Israel's enmity to the anti-dictatorship uprisings in Yemen explain why Ansarullah’s hostility to Tell Aviv is old. In fact, the antipathy to the Israeli regime is not a sole matter of ideology or taking pro-Palestinian stance, rather, it is a matter of national interests that make Ansarullah in deeper bonds with resistant groups in Palestine and Lebanon.

According to a report published in March 2020 by Shaul Shay, an Israeli military historian and the research manager of Institute for Policies and Strategies, the Hezbollah-Ansarullah military cooperation dates back to 2009 and during the sixth Saada war. The bilateral ties even surged when in 2014 the revolutionary movement along with the army took control of the capital Sana’a.

Ansarullah's ties with the Palestinian and Lebanese groups include exchange of operation and field experiences. Therefore, the anti-Israeli threats by Ansarullah, which come with the aim of pressuring the US and the Israeli regime as the main behind-the-scenes actors of the anti-Yemeni aggression to persuade Saudi Arabia to halt the war and lift the blockade, now in its sixth year, are not slogans and verbal propaganda but serious challenges to the Israelis in practice.

During five years of war, Ansarullah successfully targeted Saudi and Emirati vessels using coastal missiles. The US ships also did not survive the attacks. Naturally, one of the areas where Ansarullah can threaten the Israeli regime is the ships sailing near Yemen in Bab-el-Mandeb.

The Yemenis massively use a range of weapons like rockets, ballistic missiles, and even cruise missiles to target the coalition forces in their country and even deep in Saudi territories and parts of the UAE. Although Hezbollah has enormous experience in firing missiles, the war in Yemen provides a precious chance for fresh experiences for firing long-range ballistic missiles (with over 1,000-kilometer range) and also cruise missiles.

As today drones provide a significant weapon in the asymmetrical warfare, Ansarullah uses the armed drones to launch attacks on the coalition warships and costal and oil facilities in Saudi Arabia. This is a creative tactic that the Palestinian and Lebanese groups can learn and apply in the future confrontations against the Israelis.

Naval mines provide another weapon to deal blows to the aggression countries that so far even the modern military technologies provided to Saudi Arabia and the UAE by their Western allies have gone nowhere in deterring it.

Ansarullah also has a several-time experience of penetrating much-vaunted US-made Patriot air defense systems.
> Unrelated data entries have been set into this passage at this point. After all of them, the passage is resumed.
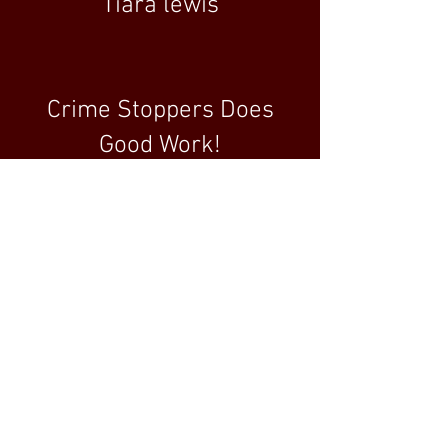
Tiara lewis
Crime Stoppers Does
Good Work!
5.0 rating
January 8, 2020
Crime Stoppers of
Michigan has been
paramount at keeping my
community safe and I am
proud to do my part in
assisting them continue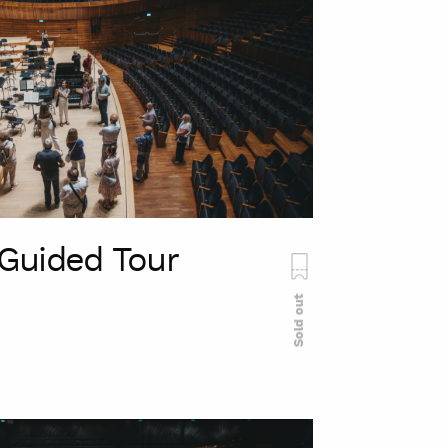
Guided Tour
Sold out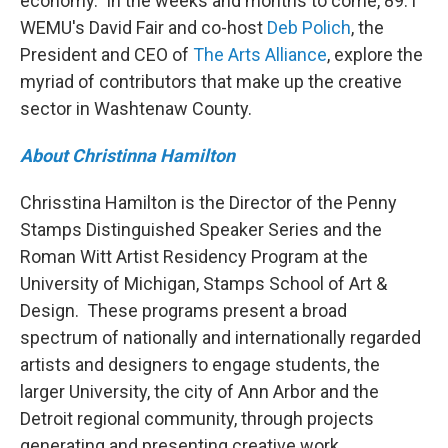
economy. In the weeks and months to come, 89.1
WEMU's David Fair and co-host
Deb Polich
, the
President and CEO of
The Arts Alliance
, explore the
myriad of contributors that make up the creative
sector in Washtenaw County.
About Christinna Hamilton
Chrisstina Hamilton is the Director of the Penny
Stamps Distinguished Speaker Series and the
Roman Witt Artist Residency Program at the
University of Michigan, Stamps School of Art &
Design. These programs present a broad
spectrum of nationally and internationally regarded
artists and designers to engage students, the
larger University, the city of Ann Arbor and the
Detroit regional community, through projects
generating and presenting creative work.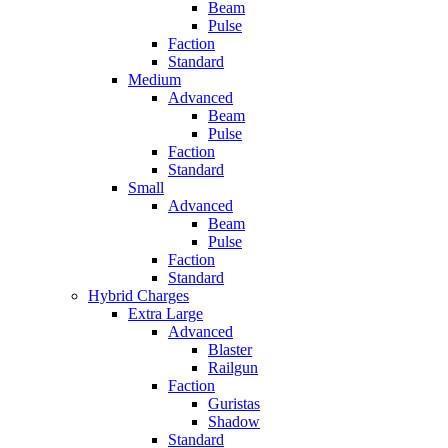
Beam
Pulse
Faction
Standard
Medium
Advanced
Beam
Pulse
Faction
Standard
Small
Advanced
Beam
Pulse
Faction
Standard
Hybrid Charges
Extra Large
Advanced
Blaster
Railgun
Faction
Guristas
Shadow
Standard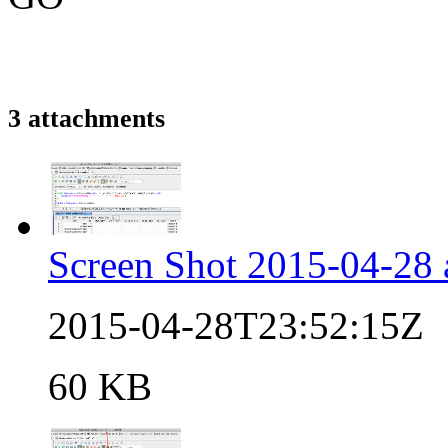
3 attachments
Screen Shot 2015-04-28 
2015-04-28T23:52:15Z
60 KB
Hezbollah has no such experience with the Israeli air defenses. The Lebanese and Palestinian movements have much to learn from the Yemenis.

Ansarullah is in a battle in which Saudi Arabia has absolute air superiority, a situation Hezbollah and Hamas were in during the Israeli wars. The Yemeni movement during the war managed to repurpose air-to-air Soviet missiles that were used on MiG-29 fighter jets of Yemen air force into surface-to-air missiles carried atop light trucks and shot down a number of coalition aircraft including F-15 fighter jets, Apache attack helicopters, and also a large number of Western-provided modern Saudi drones.

So, the best conclusion of the Ansarullah anti-Israeli threats is that the resistant movement wants to drain roots of military aggression on Yemen and also the covert Israeli conspiracies for the future via presence in southern Yemeni regions.